Level 1 covers FCI with 17 basic safeguarding controls (self-assessed annually). Level 2 covers CUI with all 110 NIST 800-171 controls (third-party assessed for most contracts). Level 3 adds enhanced requirements for the highest-priority programs. Bastion focuses on Level 2, with a Level 1 mode for the 17-control FCI scope.

Cyber AB

The Cyber Accreditation Body (formerly the CMMC-AB), the organization that accredits C3PAOs and assessors for the CMMC ecosystem. Bastion is independent of and not endorsed by the Cyber AB.

DIBCAC

The Defense Industrial Base Cybersecurity Assessment Center, the DoD body that conducts higher-assurance government-led NIST 800-171 assessments and helped define the assessment methodology behind SPRS scoring.

CAGE code & PIEE

A CAGE (Commercial and Government Entity) code uniquely identifies your business to the government and ties your SPRS score to your entity. PIEE (Procurement Integrated Enterprise Environment) is the DoD portal through which you access the SPRS application to post that score.

GCC High

Government Community Cloud High — a Microsoft 365 / Azure environment built to meet DoD requirements for handling CUI and ITAR data. Many defense suppliers host their CUI enclave in GCC High and inherit a set of controls from it.

FedRAMP

The Federal Risk and Authorization Management Program, which authorizes cloud services for government use. A FedRAMP-authorized (typically Moderate or High) cloud is a common source of inherited controls for a CUI environment.
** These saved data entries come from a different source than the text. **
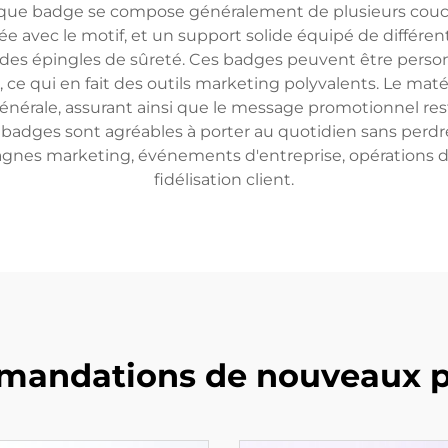
aque badge se compose généralement de plusieurs couc
 avec le motif, et un support solide équipé de différent
des épingles de sûreté. Ces badges peuvent être personn
ce qui en fait des outils marketing polyvalents. Le maté
e générale, assurant ainsi que le message promotionnel re
 badges sont agréables à porter au quotidien sans perdr
pagnes marketing, événements d'entreprise, opération
fidélisation client.
andations de nouveaux p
CRM — Customer Responsibility Matrix

A document a cloud or service provider publishes that maps each NIST 800-171 control to who's responsible for it — the provider, the customer, or shared. It's the proof you reference when you mark a control Inherited.

FIPS 140 (validated encryption)

Federal Information Processing Standard 140 defines the requirements for cryptographic modules the government accepts. Several 800-171 controls require that encryption protecting CUI be FIPS-validated — not just "encrypted," but using a validated module.